*** Opening Supplied material ***
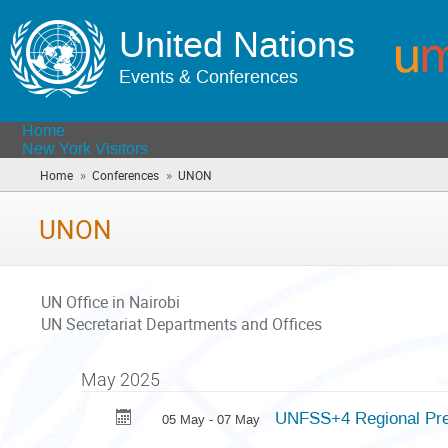
United Nations
Events & Conferences
Home
New York Visitors
»
»
Home
Conferences
UNON
(you
are
here)
UNON
UN Office in Nairobi
UN Secretariat Departments and Offices
May 2025
UNFSS+4 Regional Prep
05 May - 07 May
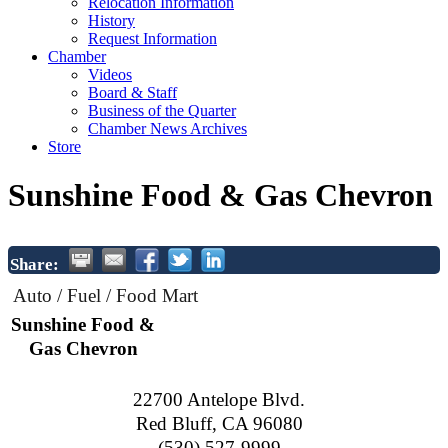
Relocation Information
History
Request Information
Chamber
Videos
Board & Staff
Business of the Quarter
Chamber News Archives
Store
Sunshine Food & Gas Chevron
Share:
Auto / Fuel / Food Mart
Sunshine Food &
Gas Chevron
22700 Antelope Blvd.
Red Bluff
,
CA
96080
(530) 527-9999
*** Closing Supplied material ***
**Try it:**
Look at the records above. Copy every line where the string "Sunshine" occurs.

**Solution to this task:**
Sunshine Food & Gas Chevron
Sunshine Food &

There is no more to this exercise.